START Material for the task

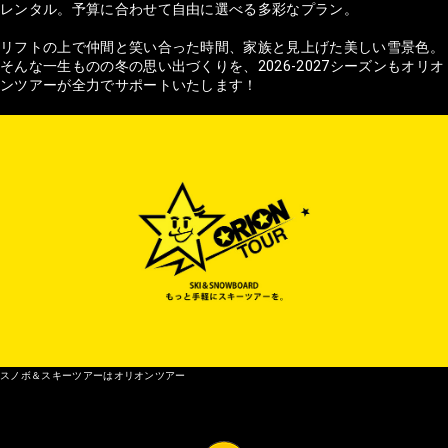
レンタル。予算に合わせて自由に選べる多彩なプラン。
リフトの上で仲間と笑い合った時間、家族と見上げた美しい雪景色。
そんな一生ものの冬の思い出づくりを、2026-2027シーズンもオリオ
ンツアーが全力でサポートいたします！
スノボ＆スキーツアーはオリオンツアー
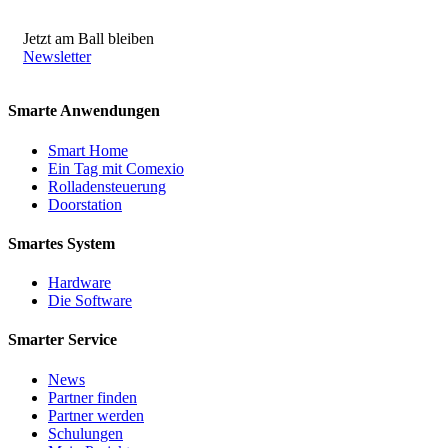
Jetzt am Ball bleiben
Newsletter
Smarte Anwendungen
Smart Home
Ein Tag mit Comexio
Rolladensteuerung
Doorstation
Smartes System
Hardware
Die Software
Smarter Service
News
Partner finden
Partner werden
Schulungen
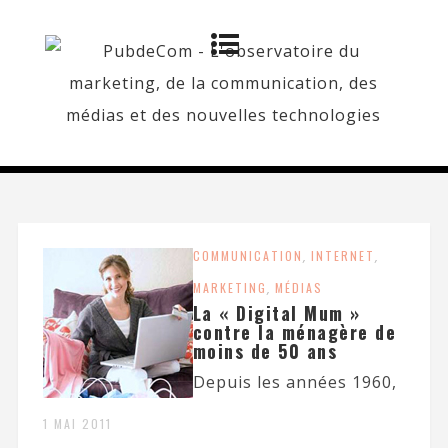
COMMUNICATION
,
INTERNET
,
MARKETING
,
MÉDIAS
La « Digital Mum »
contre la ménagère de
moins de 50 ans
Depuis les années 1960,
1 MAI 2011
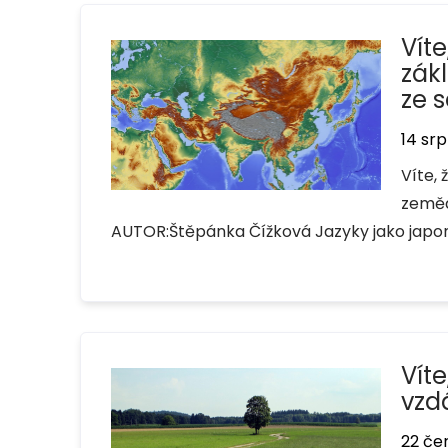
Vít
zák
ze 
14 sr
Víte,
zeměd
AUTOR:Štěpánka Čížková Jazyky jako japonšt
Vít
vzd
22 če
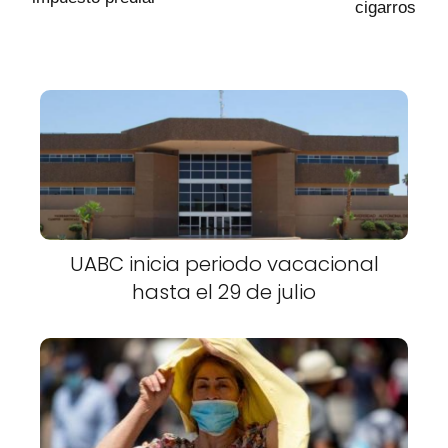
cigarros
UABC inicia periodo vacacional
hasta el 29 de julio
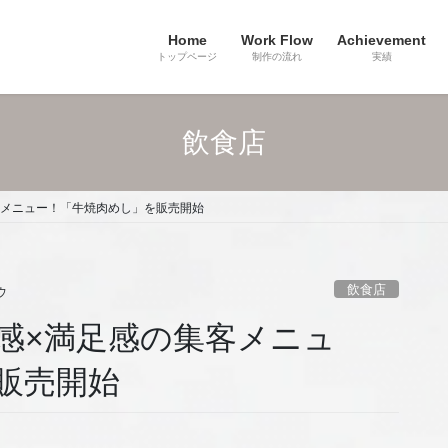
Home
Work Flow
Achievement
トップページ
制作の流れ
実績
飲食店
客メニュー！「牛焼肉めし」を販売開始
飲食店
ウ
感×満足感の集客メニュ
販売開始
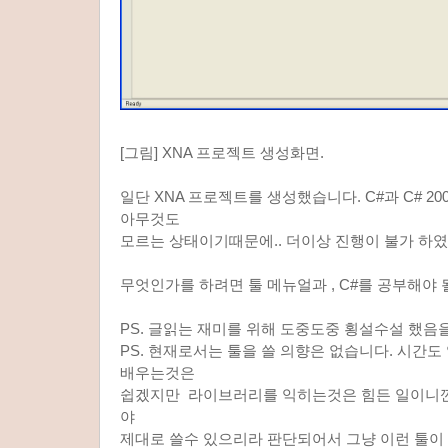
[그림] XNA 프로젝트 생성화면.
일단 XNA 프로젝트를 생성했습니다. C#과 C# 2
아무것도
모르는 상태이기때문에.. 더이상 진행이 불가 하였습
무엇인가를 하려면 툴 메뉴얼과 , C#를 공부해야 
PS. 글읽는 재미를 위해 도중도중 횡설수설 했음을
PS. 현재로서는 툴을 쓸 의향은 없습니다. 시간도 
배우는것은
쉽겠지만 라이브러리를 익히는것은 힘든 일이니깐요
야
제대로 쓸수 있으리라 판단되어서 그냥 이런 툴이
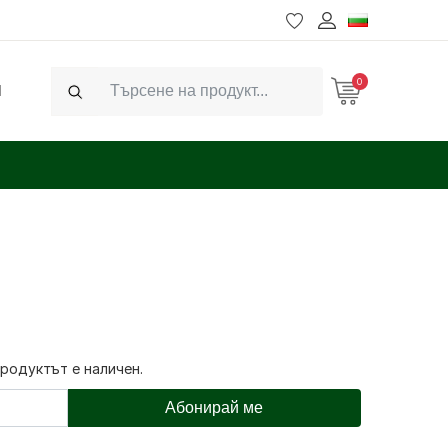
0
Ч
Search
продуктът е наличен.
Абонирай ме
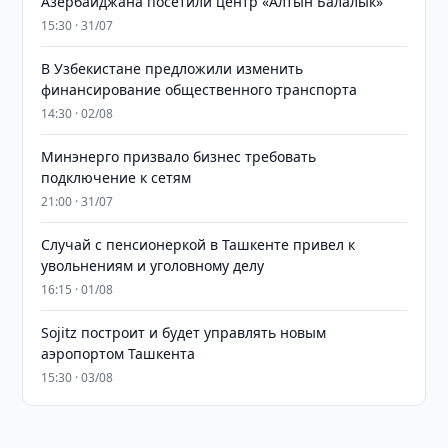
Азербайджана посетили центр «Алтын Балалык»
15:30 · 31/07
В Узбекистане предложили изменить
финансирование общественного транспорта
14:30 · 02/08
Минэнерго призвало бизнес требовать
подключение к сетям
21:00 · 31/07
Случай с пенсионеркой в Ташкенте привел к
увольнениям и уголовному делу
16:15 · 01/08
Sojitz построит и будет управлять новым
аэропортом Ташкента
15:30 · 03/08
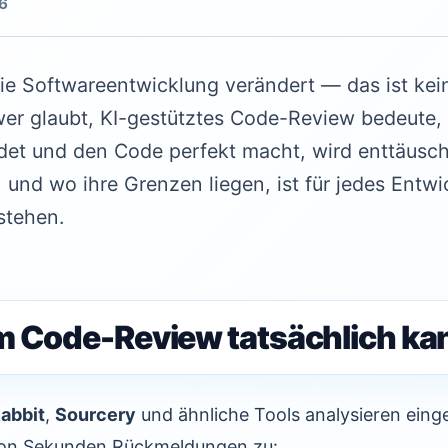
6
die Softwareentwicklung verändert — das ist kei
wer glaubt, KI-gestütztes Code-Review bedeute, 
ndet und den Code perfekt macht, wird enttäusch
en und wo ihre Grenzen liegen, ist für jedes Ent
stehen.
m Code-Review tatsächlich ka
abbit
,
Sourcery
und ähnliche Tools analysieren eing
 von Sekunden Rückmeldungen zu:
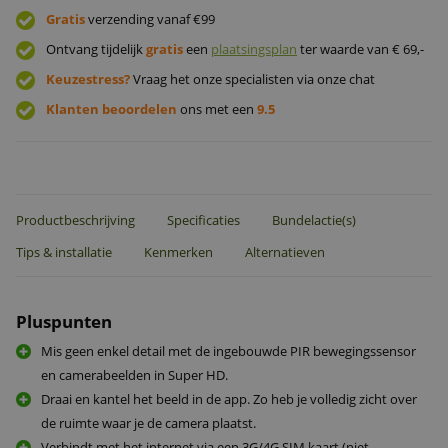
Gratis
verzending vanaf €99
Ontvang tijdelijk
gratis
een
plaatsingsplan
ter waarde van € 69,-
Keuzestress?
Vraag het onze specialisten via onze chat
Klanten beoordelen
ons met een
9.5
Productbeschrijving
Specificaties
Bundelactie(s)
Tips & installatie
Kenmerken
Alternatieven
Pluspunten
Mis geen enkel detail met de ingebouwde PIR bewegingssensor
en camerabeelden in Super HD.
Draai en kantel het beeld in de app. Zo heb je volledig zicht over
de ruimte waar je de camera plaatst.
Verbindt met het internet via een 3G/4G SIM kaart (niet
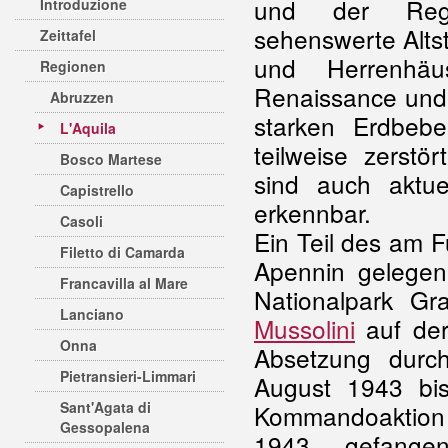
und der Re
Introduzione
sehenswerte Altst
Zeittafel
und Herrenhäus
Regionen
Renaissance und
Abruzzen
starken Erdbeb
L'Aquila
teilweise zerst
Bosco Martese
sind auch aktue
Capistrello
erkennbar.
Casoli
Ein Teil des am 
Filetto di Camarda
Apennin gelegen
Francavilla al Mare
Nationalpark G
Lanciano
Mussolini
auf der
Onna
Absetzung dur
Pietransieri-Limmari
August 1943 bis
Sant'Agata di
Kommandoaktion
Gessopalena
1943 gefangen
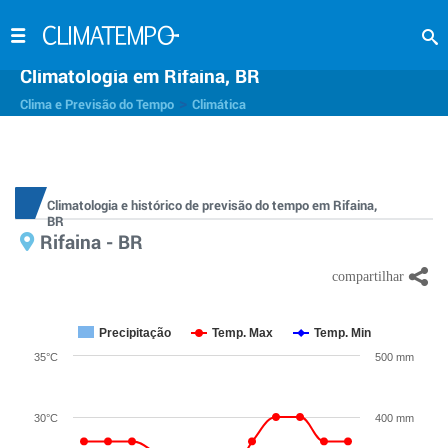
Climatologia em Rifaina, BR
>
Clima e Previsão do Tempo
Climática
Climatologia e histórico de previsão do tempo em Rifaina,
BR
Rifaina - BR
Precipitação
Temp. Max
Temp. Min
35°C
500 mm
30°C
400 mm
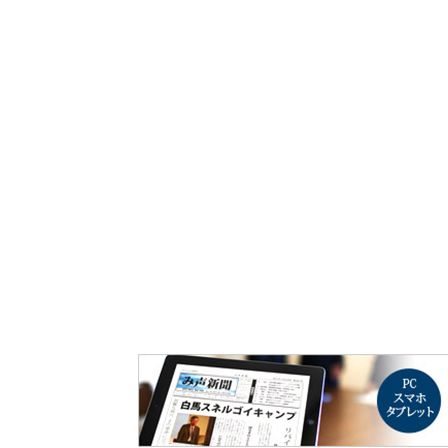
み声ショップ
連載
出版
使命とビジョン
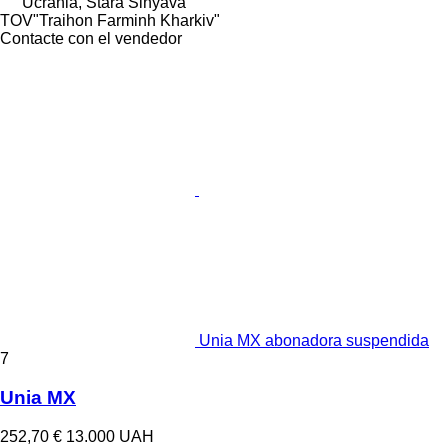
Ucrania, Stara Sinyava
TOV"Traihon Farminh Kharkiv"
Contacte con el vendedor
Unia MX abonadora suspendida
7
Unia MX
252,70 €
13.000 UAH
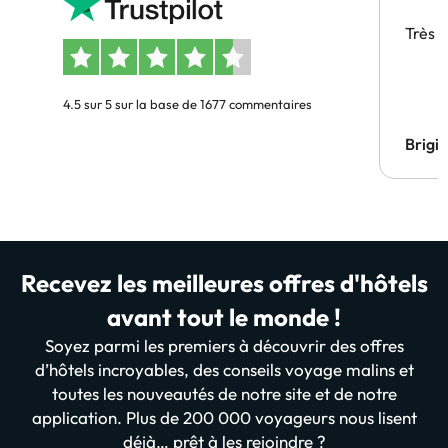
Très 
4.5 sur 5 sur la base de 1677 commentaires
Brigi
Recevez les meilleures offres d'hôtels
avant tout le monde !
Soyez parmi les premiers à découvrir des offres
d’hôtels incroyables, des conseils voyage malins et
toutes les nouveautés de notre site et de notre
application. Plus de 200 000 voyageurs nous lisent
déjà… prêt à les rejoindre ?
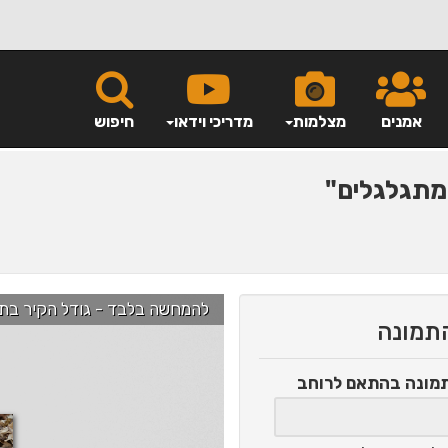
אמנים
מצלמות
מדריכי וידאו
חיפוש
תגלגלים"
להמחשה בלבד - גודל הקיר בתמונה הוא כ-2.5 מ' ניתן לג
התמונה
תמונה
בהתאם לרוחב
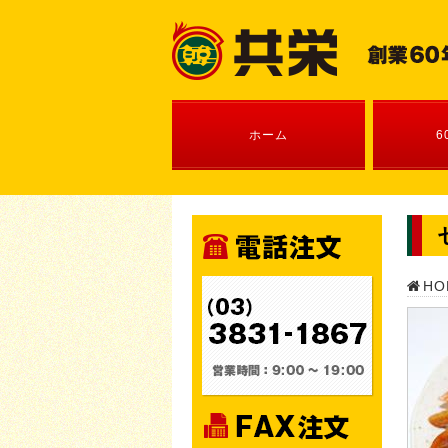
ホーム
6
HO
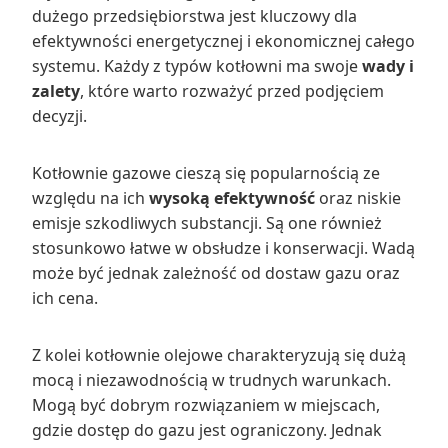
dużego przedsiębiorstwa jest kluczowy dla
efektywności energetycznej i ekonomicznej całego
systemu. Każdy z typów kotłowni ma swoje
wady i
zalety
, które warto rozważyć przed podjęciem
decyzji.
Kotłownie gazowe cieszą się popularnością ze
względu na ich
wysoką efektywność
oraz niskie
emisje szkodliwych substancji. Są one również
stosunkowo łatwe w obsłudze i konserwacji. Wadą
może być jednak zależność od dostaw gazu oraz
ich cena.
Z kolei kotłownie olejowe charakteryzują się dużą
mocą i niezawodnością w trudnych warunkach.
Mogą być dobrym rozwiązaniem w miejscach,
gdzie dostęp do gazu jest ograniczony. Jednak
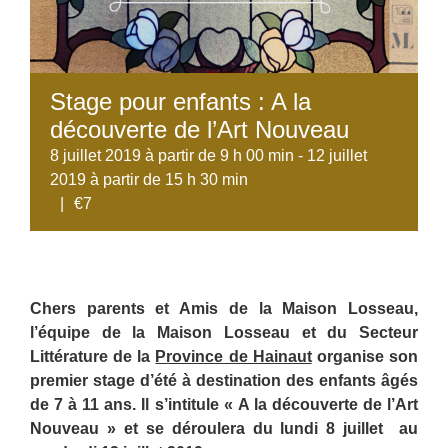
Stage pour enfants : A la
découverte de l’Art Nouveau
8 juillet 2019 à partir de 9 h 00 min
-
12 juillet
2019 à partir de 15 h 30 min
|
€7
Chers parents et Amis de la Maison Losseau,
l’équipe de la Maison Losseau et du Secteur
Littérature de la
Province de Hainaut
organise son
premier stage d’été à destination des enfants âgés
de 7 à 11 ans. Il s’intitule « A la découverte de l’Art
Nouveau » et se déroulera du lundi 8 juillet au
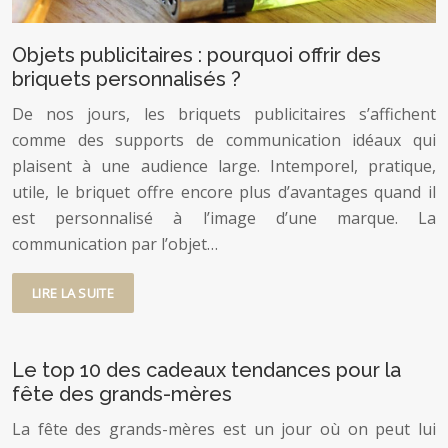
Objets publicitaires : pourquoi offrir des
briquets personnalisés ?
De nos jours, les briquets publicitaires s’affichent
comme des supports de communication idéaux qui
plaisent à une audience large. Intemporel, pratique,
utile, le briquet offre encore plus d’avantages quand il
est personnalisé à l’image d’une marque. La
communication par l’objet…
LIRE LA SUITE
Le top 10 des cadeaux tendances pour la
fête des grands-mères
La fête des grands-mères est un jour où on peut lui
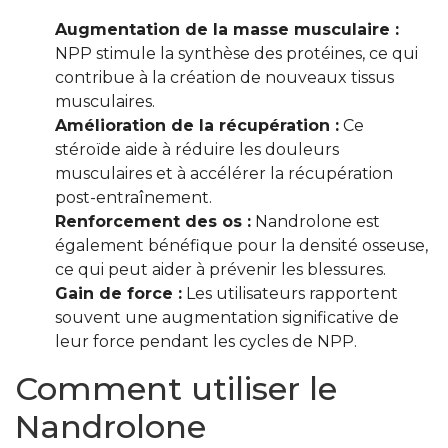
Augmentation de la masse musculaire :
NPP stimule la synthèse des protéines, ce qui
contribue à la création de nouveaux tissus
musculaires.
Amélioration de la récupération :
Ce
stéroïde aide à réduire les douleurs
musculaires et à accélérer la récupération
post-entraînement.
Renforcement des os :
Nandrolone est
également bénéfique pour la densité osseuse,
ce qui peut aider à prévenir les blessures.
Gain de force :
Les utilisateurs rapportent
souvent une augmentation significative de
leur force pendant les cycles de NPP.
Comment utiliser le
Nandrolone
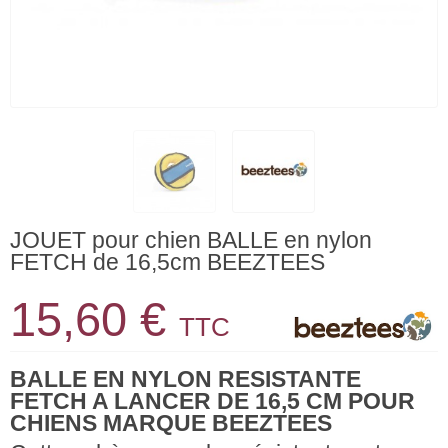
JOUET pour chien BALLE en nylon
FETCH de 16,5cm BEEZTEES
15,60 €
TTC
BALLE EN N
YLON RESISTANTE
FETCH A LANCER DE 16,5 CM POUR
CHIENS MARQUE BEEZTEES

END Material for the task

From the material above, set down exactly the lines starting at the one with "dużego przedsiębiorstwa jest kluczowy dla" and ending at the one with "stosunkowo łatwe w", end lines included.

• Exercise output
dużego przedsiębiorstwa jest kluczowy dla
efektywności energetycznej i ekonomicznej całego
systemu. Każdy z typów kotłowni ma swoje
wady i
zalety
, które warto rozważyć przed podjęciem
decyzji.
Kotłownie gazowe cieszą się popularnością ze
względu na ich
wysoką efektywność
oraz niskie
emisje szkodliwych substancji. Są one również
stosunkowo łatwe w obsłudze i konserwacji. Wadą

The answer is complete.